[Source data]
..............................
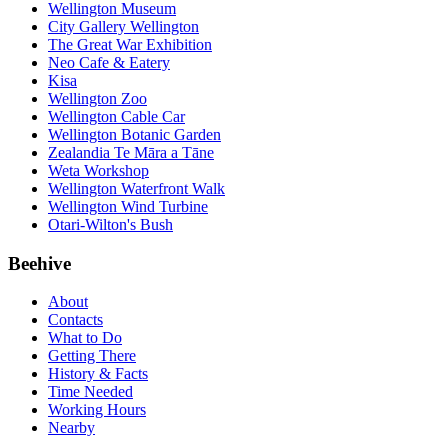
Wellington Museum
City Gallery Wellington
The Great War Exhibition
Neo Cafe & Eatery
Kisa
Wellington Zoo
Wellington Cable Car
Wellington Botanic Garden
Zealandia Te Māra a Tāne
Weta Workshop
Wellington Waterfront Walk
Wellington Wind Turbine
Otari-Wilton's Bush
Beehive
About
Contacts
What to Do
Getting There
History & Facts
Time Needed
Working Hours
Nearby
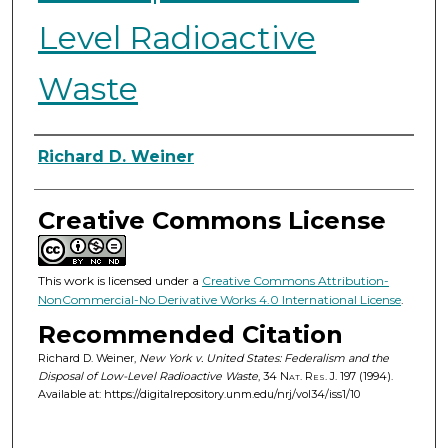
Level Radioactive
Waste
Authors
Richard D. Weiner
Creative Commons License
This work is licensed under a
Creative Commons Attribution-
NonCommercial-No Derivative Works 4.0 International License
.
Recommended Citation
Richard D. Weiner,
New York v. United States: Federalism and the
Disposal of Low-Level Radioactive Waste
, 34
Nat. Res. J.
197 (1994).
Available at: https://digitalrepository.unm.edu/nrj/vol34/iss1/10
..............................
Out of the entries, report each line that contains the word "Level".

Level Radioactive
Disposal of Low-Level Radioactive Waste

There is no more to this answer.